The Department of Energy denied allegations that it had systematically dumped millions of gallons of radioactive water and other pollutants during the Cold War into Tijeras Arroyo, a partially intermittent waterway that passes not 50 feet from Mountain View Elementary School, and into the Rio Grande after draining some 100 miles of the Sandia and Manzano Mountains. In 1982, the drinking water well at Mountain View Elementary was condemned and closed for undisclosed contamination.
And what seemed to have at least a high probability of being true in the 1980s is now overwhelmingly obvious to everyone who’s not been ideologically blinded. It’s as if Trump and the Republican Party has so mind-scrambled the American people with their endless madcap distractions and perpetual spewing of disinformation that we have become willing victims of America’s worst exploiters who dump their excrement wherever they like, even in drinking water. They then expect us to spend millions, and sometimes billions, of tax dollars to clean it up, which we have no choice if we don’t want our cities and ourselves to wither from dehydration.

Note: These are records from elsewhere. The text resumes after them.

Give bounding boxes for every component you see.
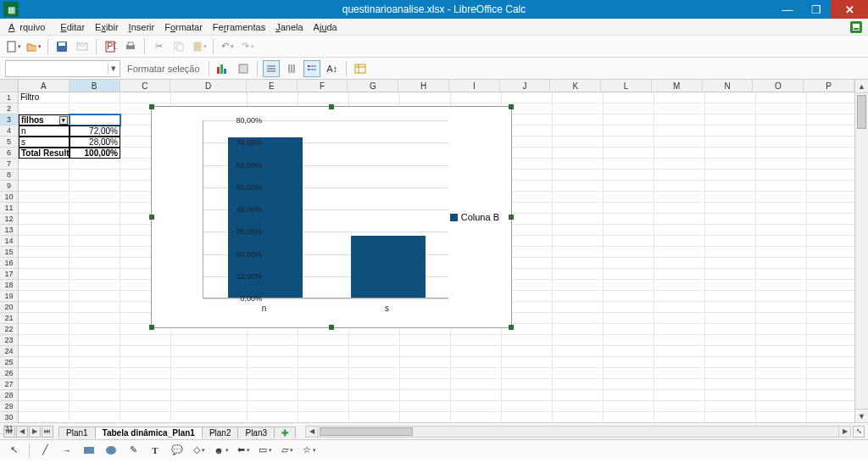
row-header-4[interactable]: 4 <box>0 126 18 137</box>
resize-handle[interactable] <box>329 325 334 330</box>
cell-B5[interactable]: 28,00% <box>70 137 120 148</box>
cell-B6[interactable]: 100,00% <box>70 148 120 159</box>
cell-B3[interactable] <box>70 114 120 126</box>
row-header-24[interactable]: 24 <box>0 346 18 357</box>
flowcharts-tool[interactable]: ▭ <box>257 442 274 459</box>
col-header-E[interactable]: E <box>247 80 298 92</box>
chart-grid-h-button[interactable] <box>263 60 280 77</box>
sheet-tab[interactable]: Plan2 <box>202 427 239 438</box>
cut-button[interactable]: ✂ <box>150 38 167 55</box>
row-header-14[interactable]: 14 <box>0 236 18 247</box>
sheet-tab[interactable]: Tabela dinâmica_Plan1 <box>95 427 203 438</box>
row-header-6[interactable]: 6 <box>0 148 18 159</box>
row-header-1[interactable]: 1 <box>0 92 18 103</box>
col-header-N[interactable]: N <box>703 80 754 92</box>
row-header-7[interactable]: 7 <box>0 159 18 170</box>
block-arrows-tool[interactable]: ⬅ <box>235 442 252 459</box>
row-header-3[interactable]: 3 <box>0 114 18 126</box>
autofilter-dropdown-icon[interactable]: ▾ <box>59 116 68 125</box>
undo-button[interactable]: ↶ <box>219 38 236 55</box>
cell-A5[interactable]: s <box>19 137 70 148</box>
chart-element-dropdown-icon[interactable]: ▾ <box>108 63 120 74</box>
select-tool[interactable]: ↖ <box>5 442 22 459</box>
paste-button[interactable] <box>191 38 208 55</box>
line-tool[interactable]: ╱ <box>36 442 53 459</box>
email-button[interactable] <box>74 38 91 55</box>
scroll-thumb[interactable] <box>857 95 866 129</box>
row-header-27[interactable]: 27 <box>0 379 18 390</box>
resize-handle[interactable] <box>509 215 514 220</box>
col-header-D[interactable]: D <box>170 80 247 92</box>
tab-next-button[interactable]: ▶ <box>29 426 41 438</box>
split-handle[interactable]: ⤡ <box>853 426 865 438</box>
resize-handle[interactable] <box>149 215 154 220</box>
chart-text-scale-button[interactable]: A↕ <box>324 60 341 77</box>
row-header-22[interactable]: 22 <box>0 324 18 335</box>
row-header-26[interactable]: 26 <box>0 368 18 379</box>
menu-editar[interactable]: Editar <box>55 20 90 34</box>
close-button[interactable]: ✕ <box>831 0 868 19</box>
redo-button[interactable]: ↷ <box>239 38 256 55</box>
vertical-scrollbar[interactable]: ▲ ▼ <box>854 80 868 422</box>
rectangle-tool[interactable] <box>81 442 97 459</box>
chart-3d-button[interactable] <box>235 60 252 77</box>
grid[interactable]: ABCDEFGHIJKLMNOP Filtrofilhos▾n72,00%s28… <box>19 80 854 422</box>
menu-inserir[interactable]: Inserir <box>124 20 160 34</box>
open-button[interactable] <box>25 38 42 55</box>
row-header-11[interactable]: 11 <box>0 203 18 214</box>
row-header-13[interactable]: 13 <box>0 225 18 236</box>
symbol-shapes-tool[interactable]: ☻ <box>213 442 230 459</box>
menu-ferramentas[interactable]: Ferramentas <box>208 20 270 34</box>
menu-exibir[interactable]: Exibir <box>90 20 124 34</box>
save-button[interactable] <box>53 38 70 55</box>
menu-ajuda[interactable]: Ajuda <box>309 20 342 34</box>
text-tool[interactable]: T <box>147 442 164 459</box>
minimize-button[interactable]: — <box>773 0 802 19</box>
col-header-O[interactable]: O <box>753 80 804 92</box>
menu-janela[interactable]: Janela <box>270 20 308 34</box>
row-header-2[interactable]: 2 <box>0 103 18 114</box>
copy-button[interactable] <box>170 38 187 55</box>
maximize-button[interactable]: ❐ <box>802 0 831 19</box>
row-header-20[interactable]: 20 <box>0 302 18 313</box>
chart-legend-button[interactable] <box>303 60 320 77</box>
col-header-K[interactable]: K <box>550 80 601 92</box>
col-header-J[interactable]: J <box>500 80 551 92</box>
row-header-10[interactable]: 10 <box>0 192 18 203</box>
cell-A1[interactable]: Filtro <box>19 92 70 103</box>
callout-tool[interactable]: 💬 <box>169 442 186 459</box>
menu-formatar[interactable]: Formatar <box>159 20 208 34</box>
col-header-H[interactable]: H <box>398 80 449 92</box>
cell-A3[interactable]: filhos▾ <box>19 114 70 126</box>
resize-handle[interactable] <box>329 104 334 109</box>
resize-handle[interactable] <box>149 325 154 330</box>
col-header-B[interactable]: B <box>70 80 120 92</box>
row-header-15[interactable]: 15 <box>0 247 18 258</box>
sheet-tab[interactable]: Plan1 <box>58 427 96 438</box>
row-header-23[interactable]: 23 <box>0 335 18 346</box>
row-header-8[interactable]: 8 <box>0 170 18 181</box>
arrow-tool[interactable]: → <box>58 442 75 459</box>
col-header-C[interactable]: C <box>120 80 171 92</box>
row-header-30[interactable]: 30 <box>0 412 18 423</box>
new-document-button[interactable] <box>5 38 22 55</box>
cell-A6[interactable]: Total Resultado <box>19 148 70 159</box>
sheet-tab[interactable]: Plan3 <box>237 427 275 438</box>
tab-last-button[interactable]: ⏭ <box>42 426 53 438</box>
row-header-12[interactable]: 12 <box>0 214 18 225</box>
polygon-tool[interactable]: ✎ <box>125 442 142 459</box>
chart-data-table-button[interactable] <box>352 60 369 77</box>
scroll-left-icon[interactable]: ◀ <box>306 427 318 437</box>
stars-tool[interactable]: ☆ <box>301 442 318 459</box>
callouts-tool[interactable]: ▱ <box>279 442 296 459</box>
row-header-19[interactable]: 19 <box>0 291 18 302</box>
row-header-28[interactable]: 28 <box>0 390 18 401</box>
row-header-5[interactable]: 5 <box>0 137 18 148</box>
print-button[interactable] <box>122 38 139 55</box>
col-header-G[interactable]: G <box>348 80 398 92</box>
format-selection-button[interactable]: Formatar seleção <box>124 64 203 74</box>
scroll-up-icon[interactable]: ▲ <box>855 80 868 93</box>
scroll-down-icon[interactable]: ▼ <box>855 409 868 422</box>
col-header-A[interactable]: A <box>19 80 70 92</box>
row-header-25[interactable]: 25 <box>0 357 18 368</box>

American political philosopher Noam Chomsky has a particularly clear-headed view of the current state of the American mind. Propaganda, he says, is “to democracy what violence is to dictatorship.” Chomsky knows that the almost autonomic response to power is to at first subordinate yourself to it. We all have that tendency until it hurts too much not to resist. Propaganda, the tool of the powerful, bathes our minds in soothing rhetorical goo and the seemingly blessed relief of nonsensical false doubts. You may have opposing views from time to time, but the pressure of constant propaganda is so intense, Chomsky says, quoting George Orwell, that it makes you “internalize…the values (of the propaganda) so that there are certain things [you] wouldn’t dare to say or even to think.”
So when the EPA writes a rule that allows polluters of do whatever they will with fragile waterways and wetlands, many Americans apparently find it impossible to accept what’s really going on — the poisoning of drinking water for profit by Big Money Corporations who make fortunes from never paying a dime for cleaning up their pollution. These are the “corporate persons” that tend to anonymously fund Republican candidates.
The Trump dirty water rule could have a disastrous impact on important tributary streams in New Mexico, like the Santa Fe River, the Gallinas that runs through Las Vegas and the Rio Fernando around Ranchos de Taos.
Amigos Bravos reports that “at least 280,000 people in New Mexico receive drinking water from sources that rely at least in part on ephemeral and/or intermittent tributaries.” Only the Rio Grande, Canadian, Pecos, Gila and San Juan rivers will retain Clean Water Act protection under the Trump EPA’s dirty water ruling.
I guess over a quarter million New Mexicans who depend on hundreds of intermittent and ephemeral stream systems don’t matter in the eyes of Republican anti-environmentalists. Will we ever be able to cut through their mind-fuddling propaganda and say, in our own way, the emperor has no clothes?